Ignore is fairly easy. But, before you press the Eject button, do strip down your "Ignore" to make sure it's a) not a disguise for your own reluctance to murder darlings, b) not a reaction to a reader who you have yourself unconsciously taken agin for some reason, c) not because the feedback is about something you didn't ask for - e.g. about macro issues when you were looking for micro ones, or vice versa: unsolicited feedback is not, a priori, wrong.
Adapt is trickier. First, remember that a lot of feedback will be about what the reader experienced as unsatisfactory, but they well may attribute their discomfort to the wrong cause: "it's too long", for example, can have lots of causes, and most of them are not about there being too many words. To decode reactions into causes, try my Fiction-Editor's Pharmacopoeia.
Once you've decided what the real cause is, then lots of the time, if you go on chewing away at possible solutions (I do this on a walk, more often than not) what you need to do about that particular problem will gradually come clear. But I want to suggest a crucial shift in your thinking. Feedback is not about Teacher correcting your work, nor about Invader giving orders you should resist. Whatever others have written (literally or figuratively) in the margins of your work, you should give it the same status - no more but no less important - as your own comments have when you do a print-and-mark-up editing session on your own work. In other words, you need to take others' feedback as part of a larger stage of problem-finding, and then use your own sense of what this story is to integrate everything into some kind of plan for solving them: a clear to-do list, if you like.
You may be allergic to planning, but don't forget you need the problem-solving to lead to a strong, coherent piece of story-telling.

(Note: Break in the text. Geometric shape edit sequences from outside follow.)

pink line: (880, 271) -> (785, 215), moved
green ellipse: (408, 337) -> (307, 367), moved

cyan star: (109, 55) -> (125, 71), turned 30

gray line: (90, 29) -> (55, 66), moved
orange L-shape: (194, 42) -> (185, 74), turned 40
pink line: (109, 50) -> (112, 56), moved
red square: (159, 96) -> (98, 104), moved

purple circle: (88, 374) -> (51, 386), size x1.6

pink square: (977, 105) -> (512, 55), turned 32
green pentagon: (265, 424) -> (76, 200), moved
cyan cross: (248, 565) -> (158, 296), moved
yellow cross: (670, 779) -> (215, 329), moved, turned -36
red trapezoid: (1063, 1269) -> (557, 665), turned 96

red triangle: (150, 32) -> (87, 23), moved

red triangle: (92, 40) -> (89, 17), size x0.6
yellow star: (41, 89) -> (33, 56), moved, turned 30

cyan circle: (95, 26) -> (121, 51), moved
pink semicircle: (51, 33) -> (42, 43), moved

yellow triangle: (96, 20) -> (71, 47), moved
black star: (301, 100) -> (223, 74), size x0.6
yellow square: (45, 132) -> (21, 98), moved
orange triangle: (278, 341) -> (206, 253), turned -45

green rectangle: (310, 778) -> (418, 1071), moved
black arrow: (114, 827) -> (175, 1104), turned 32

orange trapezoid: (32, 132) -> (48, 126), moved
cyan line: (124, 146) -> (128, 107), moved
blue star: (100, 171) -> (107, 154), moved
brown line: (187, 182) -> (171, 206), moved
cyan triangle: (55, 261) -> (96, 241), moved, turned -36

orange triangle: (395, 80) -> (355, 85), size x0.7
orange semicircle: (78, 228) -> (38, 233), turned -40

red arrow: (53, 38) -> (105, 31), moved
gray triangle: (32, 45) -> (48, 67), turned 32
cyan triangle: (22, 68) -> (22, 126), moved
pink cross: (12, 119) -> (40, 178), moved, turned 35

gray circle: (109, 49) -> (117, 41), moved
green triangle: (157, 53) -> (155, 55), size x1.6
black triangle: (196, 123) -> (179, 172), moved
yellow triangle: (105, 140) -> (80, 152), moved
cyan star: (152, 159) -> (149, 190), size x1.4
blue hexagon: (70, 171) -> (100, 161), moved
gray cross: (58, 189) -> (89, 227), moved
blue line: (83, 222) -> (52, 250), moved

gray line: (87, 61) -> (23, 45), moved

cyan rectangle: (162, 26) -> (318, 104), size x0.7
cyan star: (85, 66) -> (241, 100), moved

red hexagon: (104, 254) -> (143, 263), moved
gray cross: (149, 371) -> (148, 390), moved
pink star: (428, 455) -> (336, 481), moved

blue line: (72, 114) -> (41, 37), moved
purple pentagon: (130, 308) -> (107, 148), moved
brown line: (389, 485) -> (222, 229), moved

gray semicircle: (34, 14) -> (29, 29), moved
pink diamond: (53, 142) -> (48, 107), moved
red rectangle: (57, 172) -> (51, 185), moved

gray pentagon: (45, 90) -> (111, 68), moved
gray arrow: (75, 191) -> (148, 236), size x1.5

Since in any piece of well-written fiction, every aspect of it depends on other aspects, if you don't think about your process, but dodge about fixing a paragraph here and a plot-line there, it's like loading the car for Christmas: if you throw in anything that your eye lands on, chances are you'll forget lots, there won't be room for everything, and half the presents will get squashed. As with everything in writing, if you get the process right, the product has a far better chance of coming out right too, so do the writerly equivalent of gathering everything that needs to go into the middle of the sitting room floor, and thinking about what order to pack things in before you start.
If there's so much writing and so much feedback that you're drowning, try my post on Taming Your Novel. And if you've sorted out a to-do list but still don't know where to start, trying the one on How To Eat An Elephant.
Finally - which is really first - long before you're staring at the email or the writer across the table, it's worth thinking about when feedback would be most useful, which means thinking about how to ask for the right kind of help. I'm working on a post about that, but meanwhile I've got a good few events coming up, so it'll have to wait. Good luck!